Source data:
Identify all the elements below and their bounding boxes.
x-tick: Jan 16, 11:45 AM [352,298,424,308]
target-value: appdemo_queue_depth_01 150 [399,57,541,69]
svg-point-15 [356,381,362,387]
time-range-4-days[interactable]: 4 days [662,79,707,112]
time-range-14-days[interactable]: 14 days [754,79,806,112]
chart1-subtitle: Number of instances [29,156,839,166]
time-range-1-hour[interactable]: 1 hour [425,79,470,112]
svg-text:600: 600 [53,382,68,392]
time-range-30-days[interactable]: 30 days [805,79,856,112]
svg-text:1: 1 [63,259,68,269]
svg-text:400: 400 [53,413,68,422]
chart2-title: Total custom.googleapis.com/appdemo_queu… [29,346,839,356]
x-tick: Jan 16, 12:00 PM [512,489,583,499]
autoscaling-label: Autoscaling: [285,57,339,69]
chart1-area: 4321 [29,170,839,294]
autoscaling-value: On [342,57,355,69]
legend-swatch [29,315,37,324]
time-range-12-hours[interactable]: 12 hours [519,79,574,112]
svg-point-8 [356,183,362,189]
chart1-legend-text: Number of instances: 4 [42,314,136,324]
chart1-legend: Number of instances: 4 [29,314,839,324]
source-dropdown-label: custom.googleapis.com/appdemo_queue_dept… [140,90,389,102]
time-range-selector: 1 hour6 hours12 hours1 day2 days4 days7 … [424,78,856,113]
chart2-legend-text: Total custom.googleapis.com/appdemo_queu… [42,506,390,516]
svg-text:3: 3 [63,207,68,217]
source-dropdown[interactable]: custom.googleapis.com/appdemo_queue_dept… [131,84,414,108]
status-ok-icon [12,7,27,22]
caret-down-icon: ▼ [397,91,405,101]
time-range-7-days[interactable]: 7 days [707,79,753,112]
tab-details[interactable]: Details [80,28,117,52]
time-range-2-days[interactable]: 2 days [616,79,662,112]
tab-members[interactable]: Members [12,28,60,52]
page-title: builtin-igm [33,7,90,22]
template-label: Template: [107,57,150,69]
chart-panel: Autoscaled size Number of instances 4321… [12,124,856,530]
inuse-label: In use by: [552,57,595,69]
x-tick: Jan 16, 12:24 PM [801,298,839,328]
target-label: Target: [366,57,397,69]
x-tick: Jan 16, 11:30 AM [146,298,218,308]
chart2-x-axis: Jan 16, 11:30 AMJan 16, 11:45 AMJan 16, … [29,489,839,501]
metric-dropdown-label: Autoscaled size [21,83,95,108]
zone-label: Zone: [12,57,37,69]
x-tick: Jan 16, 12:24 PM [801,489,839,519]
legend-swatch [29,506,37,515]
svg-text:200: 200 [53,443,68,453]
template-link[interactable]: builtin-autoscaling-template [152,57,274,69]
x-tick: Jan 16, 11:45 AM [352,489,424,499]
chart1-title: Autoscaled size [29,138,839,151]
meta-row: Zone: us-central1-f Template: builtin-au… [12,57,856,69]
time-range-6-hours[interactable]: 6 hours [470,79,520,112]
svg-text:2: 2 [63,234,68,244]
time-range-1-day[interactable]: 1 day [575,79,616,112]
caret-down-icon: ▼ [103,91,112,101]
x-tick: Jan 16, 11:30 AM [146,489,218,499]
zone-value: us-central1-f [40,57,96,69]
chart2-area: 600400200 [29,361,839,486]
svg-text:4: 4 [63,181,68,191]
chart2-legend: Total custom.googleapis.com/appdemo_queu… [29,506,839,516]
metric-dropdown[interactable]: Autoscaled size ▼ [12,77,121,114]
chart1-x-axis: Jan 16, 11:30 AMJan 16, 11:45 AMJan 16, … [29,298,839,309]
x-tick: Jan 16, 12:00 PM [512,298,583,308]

* * *

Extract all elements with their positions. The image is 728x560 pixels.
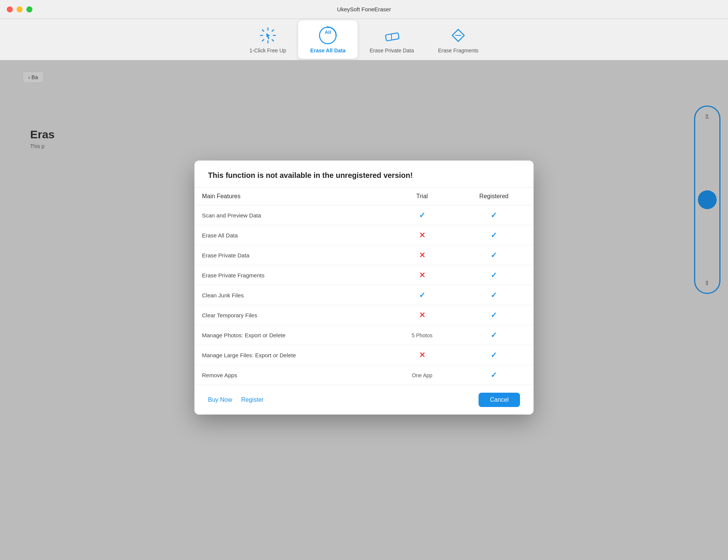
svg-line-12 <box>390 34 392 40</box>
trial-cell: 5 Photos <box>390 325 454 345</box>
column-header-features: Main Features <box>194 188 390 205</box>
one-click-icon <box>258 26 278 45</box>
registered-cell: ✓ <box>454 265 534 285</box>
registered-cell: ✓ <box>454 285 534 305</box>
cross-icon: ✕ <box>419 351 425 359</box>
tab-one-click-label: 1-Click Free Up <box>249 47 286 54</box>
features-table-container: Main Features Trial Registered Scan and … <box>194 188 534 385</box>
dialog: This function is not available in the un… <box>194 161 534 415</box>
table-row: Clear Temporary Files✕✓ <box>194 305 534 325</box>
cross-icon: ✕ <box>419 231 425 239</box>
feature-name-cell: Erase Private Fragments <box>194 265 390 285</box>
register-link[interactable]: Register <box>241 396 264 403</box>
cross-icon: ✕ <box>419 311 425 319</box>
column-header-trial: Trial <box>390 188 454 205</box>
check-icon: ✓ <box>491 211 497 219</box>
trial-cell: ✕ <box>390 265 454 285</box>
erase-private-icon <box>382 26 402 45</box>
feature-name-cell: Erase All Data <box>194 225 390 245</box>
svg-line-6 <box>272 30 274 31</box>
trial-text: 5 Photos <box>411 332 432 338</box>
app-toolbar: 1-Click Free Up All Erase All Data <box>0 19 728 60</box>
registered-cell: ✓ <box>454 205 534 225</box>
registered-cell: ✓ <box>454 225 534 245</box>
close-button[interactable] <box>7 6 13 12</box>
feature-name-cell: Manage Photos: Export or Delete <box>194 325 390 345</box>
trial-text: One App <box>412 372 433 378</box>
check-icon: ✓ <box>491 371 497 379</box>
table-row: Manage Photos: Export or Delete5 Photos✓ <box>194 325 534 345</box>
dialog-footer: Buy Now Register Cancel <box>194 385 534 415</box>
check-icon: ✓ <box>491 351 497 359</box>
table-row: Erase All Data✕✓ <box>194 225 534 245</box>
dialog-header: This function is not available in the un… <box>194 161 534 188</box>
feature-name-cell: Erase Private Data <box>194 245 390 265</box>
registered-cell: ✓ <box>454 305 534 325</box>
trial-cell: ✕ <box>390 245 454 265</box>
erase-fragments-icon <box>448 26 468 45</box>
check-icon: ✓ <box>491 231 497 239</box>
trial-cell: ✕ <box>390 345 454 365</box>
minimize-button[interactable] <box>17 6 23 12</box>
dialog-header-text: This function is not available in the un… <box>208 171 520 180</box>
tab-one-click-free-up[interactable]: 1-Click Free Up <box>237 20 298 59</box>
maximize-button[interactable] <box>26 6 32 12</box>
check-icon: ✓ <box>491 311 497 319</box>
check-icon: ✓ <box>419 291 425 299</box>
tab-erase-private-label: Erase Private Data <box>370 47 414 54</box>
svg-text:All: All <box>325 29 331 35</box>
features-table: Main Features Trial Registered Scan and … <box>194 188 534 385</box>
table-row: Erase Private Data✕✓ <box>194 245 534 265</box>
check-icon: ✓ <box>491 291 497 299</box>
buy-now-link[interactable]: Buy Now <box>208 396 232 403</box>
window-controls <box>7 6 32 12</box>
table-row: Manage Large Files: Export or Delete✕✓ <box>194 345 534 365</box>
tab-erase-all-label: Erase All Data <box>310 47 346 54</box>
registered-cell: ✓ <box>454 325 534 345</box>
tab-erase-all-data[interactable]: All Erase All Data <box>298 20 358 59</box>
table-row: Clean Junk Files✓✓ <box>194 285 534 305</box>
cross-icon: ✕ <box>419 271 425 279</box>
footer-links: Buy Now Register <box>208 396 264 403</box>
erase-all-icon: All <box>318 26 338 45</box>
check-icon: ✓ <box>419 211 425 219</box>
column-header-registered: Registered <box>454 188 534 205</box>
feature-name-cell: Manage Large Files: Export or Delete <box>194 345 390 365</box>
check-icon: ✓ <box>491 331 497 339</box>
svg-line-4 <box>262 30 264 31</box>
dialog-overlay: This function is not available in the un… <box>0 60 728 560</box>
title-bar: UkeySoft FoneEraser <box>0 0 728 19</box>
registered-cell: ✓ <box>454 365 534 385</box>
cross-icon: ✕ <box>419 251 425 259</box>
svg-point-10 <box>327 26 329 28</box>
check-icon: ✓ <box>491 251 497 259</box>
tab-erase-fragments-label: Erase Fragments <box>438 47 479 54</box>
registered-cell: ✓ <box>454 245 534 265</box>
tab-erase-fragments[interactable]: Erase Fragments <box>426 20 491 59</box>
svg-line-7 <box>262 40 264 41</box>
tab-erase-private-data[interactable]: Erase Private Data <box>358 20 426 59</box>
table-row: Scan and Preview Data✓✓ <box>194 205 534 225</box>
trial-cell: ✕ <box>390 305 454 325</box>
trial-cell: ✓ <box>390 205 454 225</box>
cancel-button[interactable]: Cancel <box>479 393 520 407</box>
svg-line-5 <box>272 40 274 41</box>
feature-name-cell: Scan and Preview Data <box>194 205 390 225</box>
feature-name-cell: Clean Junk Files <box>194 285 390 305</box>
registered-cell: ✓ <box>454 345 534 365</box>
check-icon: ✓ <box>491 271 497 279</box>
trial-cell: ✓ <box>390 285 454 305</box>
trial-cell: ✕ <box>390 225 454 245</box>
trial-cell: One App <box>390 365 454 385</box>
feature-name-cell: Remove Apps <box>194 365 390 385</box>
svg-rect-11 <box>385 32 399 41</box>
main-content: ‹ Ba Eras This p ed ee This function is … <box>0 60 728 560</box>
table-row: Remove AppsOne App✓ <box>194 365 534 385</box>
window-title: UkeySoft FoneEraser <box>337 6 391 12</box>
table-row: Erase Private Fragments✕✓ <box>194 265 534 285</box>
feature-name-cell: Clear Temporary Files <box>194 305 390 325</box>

Your objective:
Reproduce each line from the records that contains the word "target".

Your solution:
target-value: appdemo_queue_depth_01 150 [399,57,541,69]
target-label: Target: [366,57,397,69]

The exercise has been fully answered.